Shanghai — Industry 4.0 — the term first used in Germany to describe the much deeper combination of information technology and manufacturing that's now emerging in factories — can help China's plastics industry upgrade, even if it's not entirely clear what shape that upgrade will take.
As one step, the head of China's plastics machinery association is calling for a plastics-related manufacturing innovation center.
The topic of industrial upgrades took center stage at a German industry-sponsored forum on Industry 4.0 at the Chinaplas show in Shanghai in late April.
Borch Zhu, the chairman of the China Plastics Machinery Industry Association, told the conference that Germany's 4.0 advancements can help China meet its own goals of upgrading manufacturing as part of the government's Made in China 2025 plan released last year.
A key part of the Made in China 2025 plan calls for much higher levels of locally made content in core components and materials, increasing to 40 percent locally made by 2020 and 70 percent by 2025.
Zhu talked about why he believes it's important for the local machinery industry to be involved in the China 2025 effort, and said it is worthwhile for plastics companies to seek the attention of the government.
He called plastics machinery a “sunrise industry” that continues to boost its technology.
He said that last year, for the first time, China exported more plastics machinery than it imported.

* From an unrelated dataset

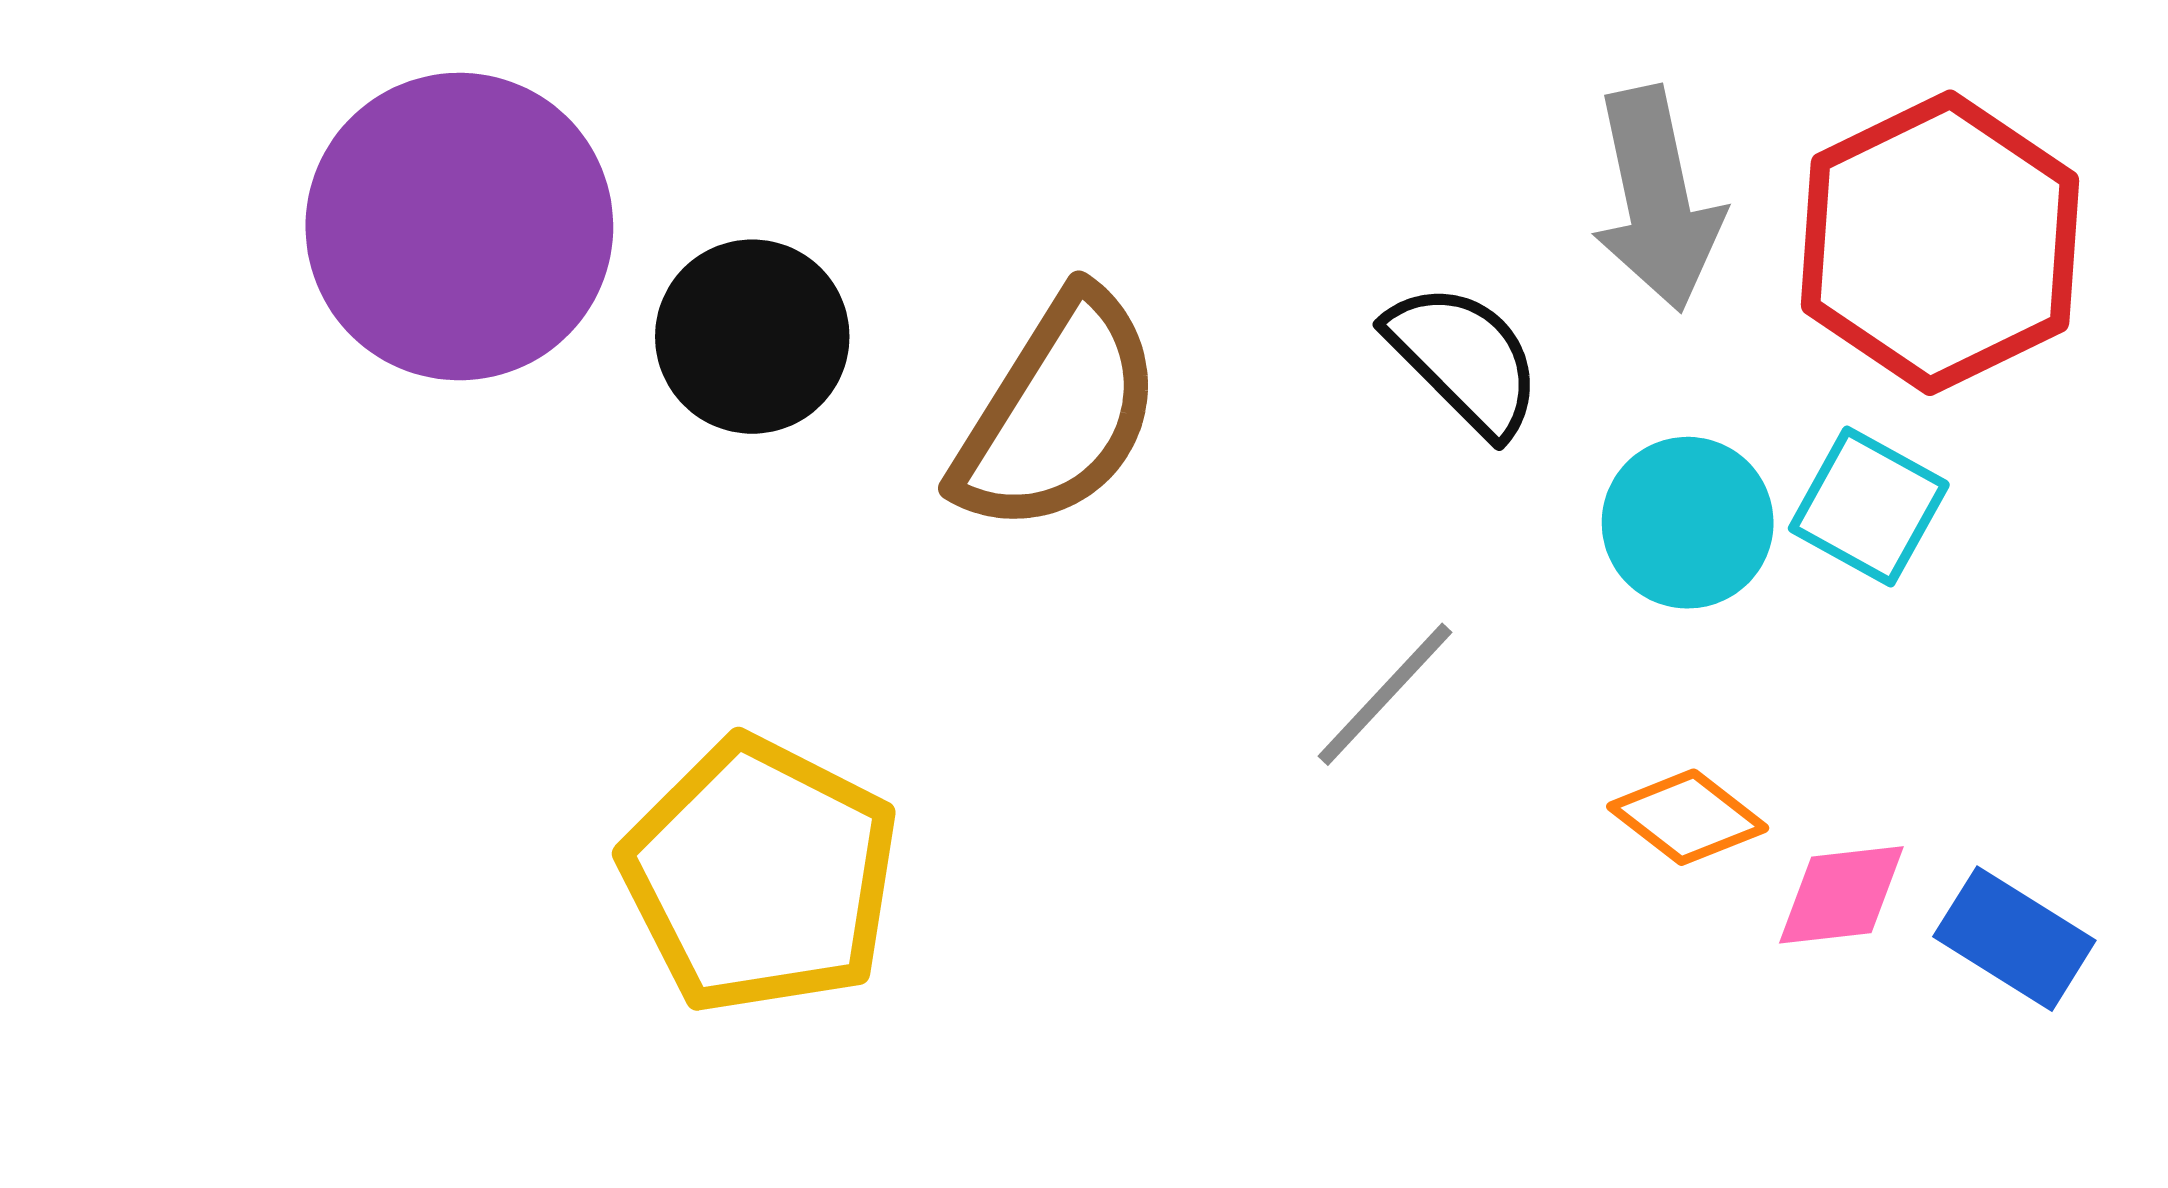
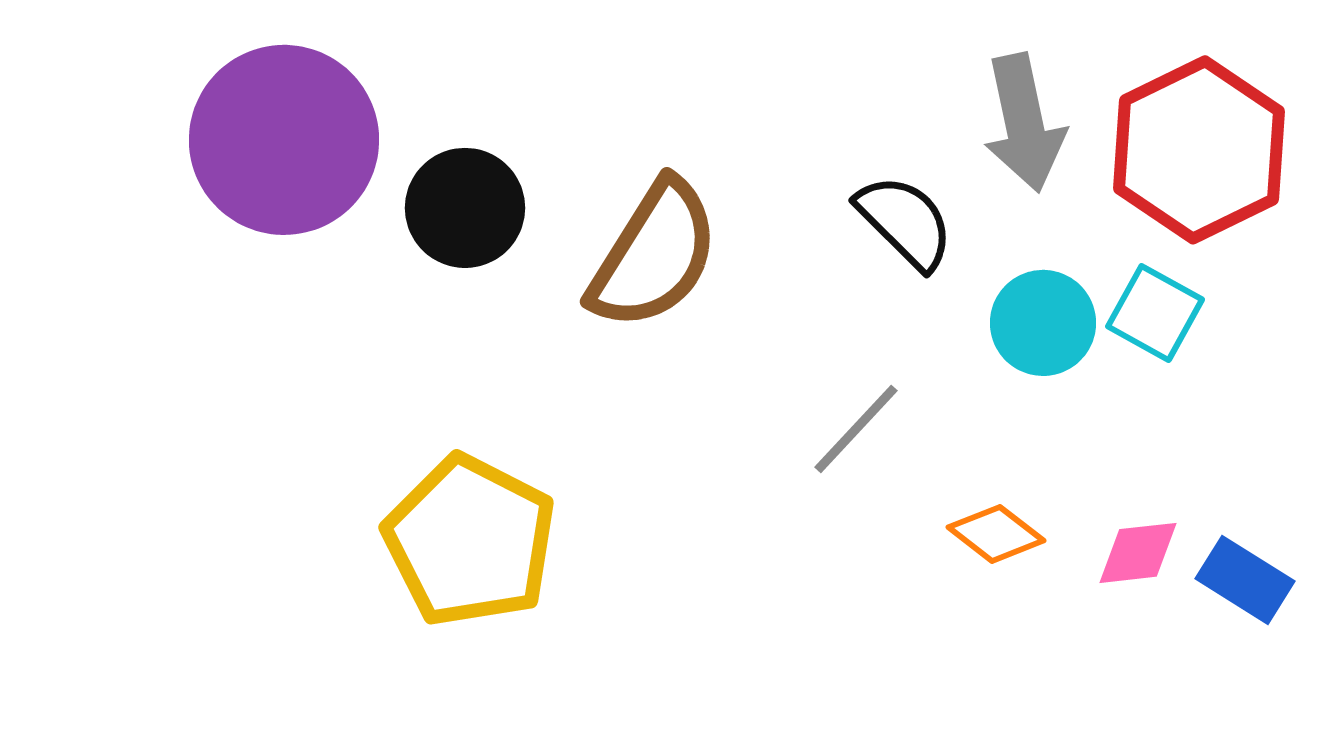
orange diamond: (1688, 817) -> (996, 534), moved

China has had the world's largest plastics machinery sector since 2005, he said, and currently has annual sales of more than 50 billion Chinese yuan ($7.7 billion).

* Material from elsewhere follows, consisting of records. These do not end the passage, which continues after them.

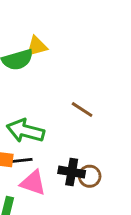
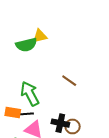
green arrow: (25, 131) -> (30, 94), turned 45

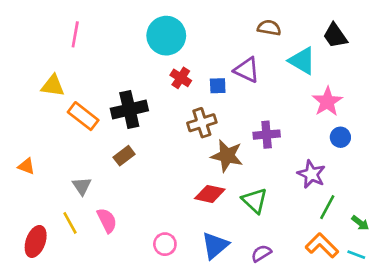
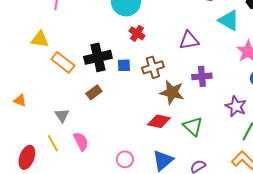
purple triangle: (247, 70) -> (189, 40), moved, turned -35
blue square: (218, 86) -> (124, 65), moved

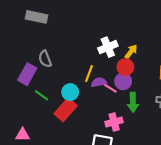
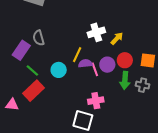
red circle: (125, 67) -> (125, 60), moved
pink line: (110, 88) -> (95, 69), turned 32
green arrow: (133, 102) -> (125, 80), moved
red rectangle: (66, 110) -> (33, 91), moved

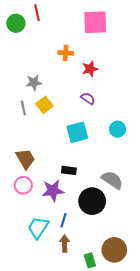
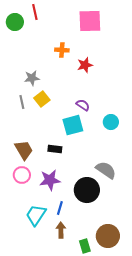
purple semicircle: (88, 98) -> (83, 105), moved
black rectangle: (69, 170) -> (55, 149), moved

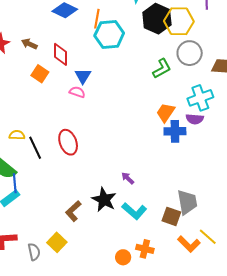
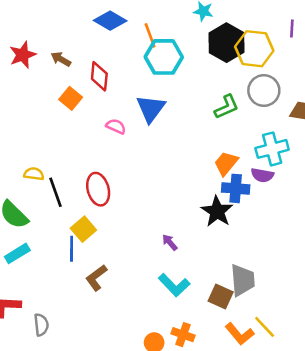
orange line: (97, 19) -> (150, 35), turned -36
blue triangle: (83, 76) -> (151, 109), moved, size x1.4
blue line: (15, 183) -> (72, 249), moved
black star: (104, 200) -> (217, 211), moved
yellow square: (57, 242) -> (83, 229), moved

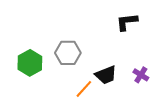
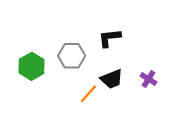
black L-shape: (127, 22) -> (110, 38), moved

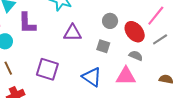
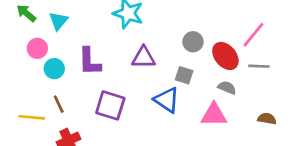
purple L-shape: (27, 23) -> (90, 62), moved
gray line: (160, 39) -> (259, 66), turned 35
blue triangle: (92, 77) -> (167, 100), moved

“We are still on the growth curve,” he said.
CPMIA data presented at the forum indicated that locally made plastics machinery is taking a much larger part of China's market. Made-in-China plastics machinery accounted for about 80 percent of the Chinese market in 2015, up from 50 percent in 2008.
The data did not make it clear, however, how much of that increase came because of the sizable increase in foreign machinery investment in China's plastics sector in the last decade, rather than from solely Chinese-owned companies.

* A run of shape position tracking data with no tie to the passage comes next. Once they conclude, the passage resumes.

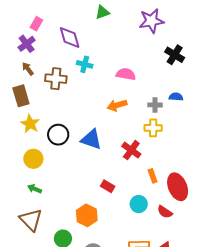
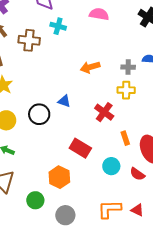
pink semicircle: (126, 74) -> (99, 14), moved
black circle: (58, 135) -> (39, 114), moved
blue triangle: (91, 139) -> (64, 101), size x0.6
red rectangle: (108, 186) -> (80, 148), size x1.5

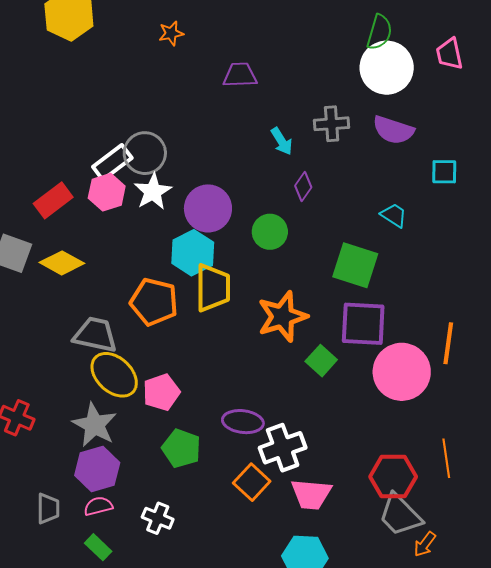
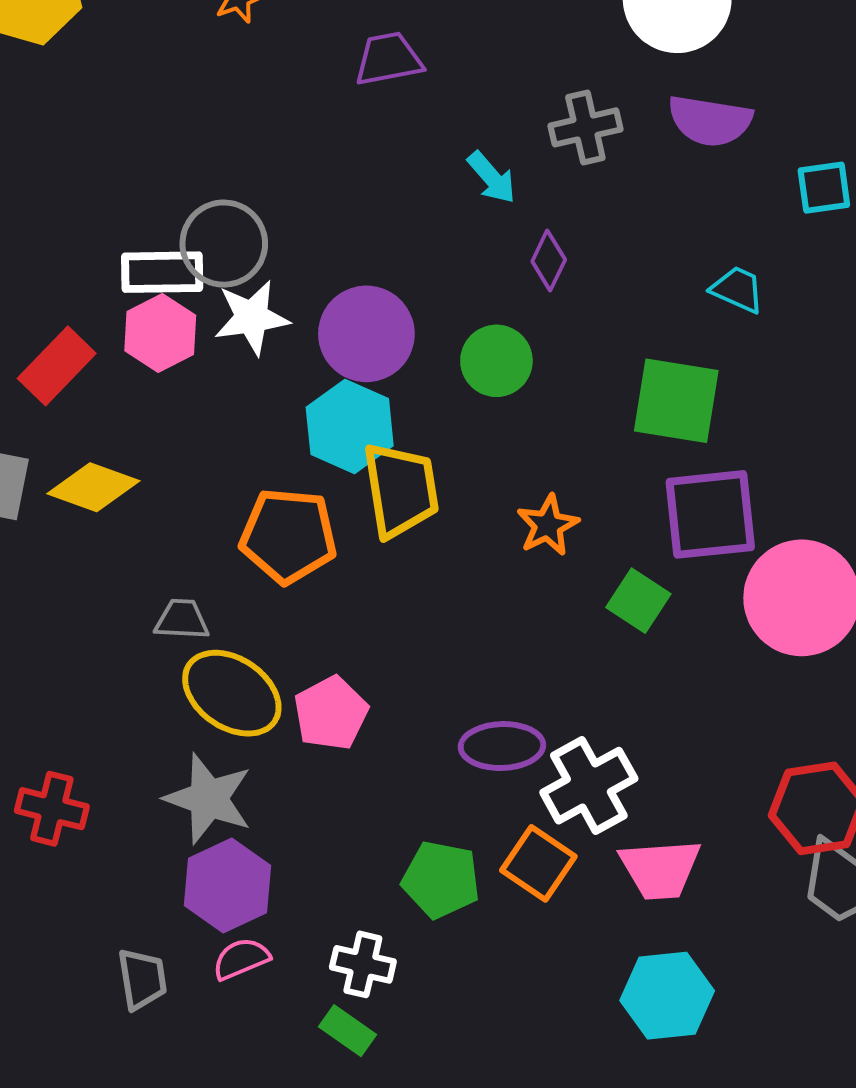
white rectangle: (112, 162) -> (162, 272), turned 45
white star: (153, 192) -> (252, 317), turned 30
orange star: (282, 317) -> (548, 525), size x0.6
gray trapezoid: (95, 335) -> (182, 620), size x0.6
green pentagon: (181, 448) -> (441, 880), moved
green rectangle: (98, 547) -> (348, 1031), moved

Zhu noted that China still has weak links in bridging gaps with more advanced manufacturing economies, including in skilled labor. He called for setting up an innovation center for plastics, to bring in technology from other industries and help the local plastics sector.
An analysis by the Center for Strategic and International Studies in Washington said that Made in China 2025 draws “direct inspiration” from Industry 4.0, but is much broader than the German plan. For example, the Chinese plan calls for creating 40 national innovation centers in manufacturing.
“The Chinese effort is far broader, as the efficiency and quality of Chinese producers are highly uneven, and multiple challenges need to be overcome in a short amount of time if China is to avoid being squeezed by both newly emerging low-cost producers and more effectively cooperate and compete with advanced industrialized economies,” CSIS said.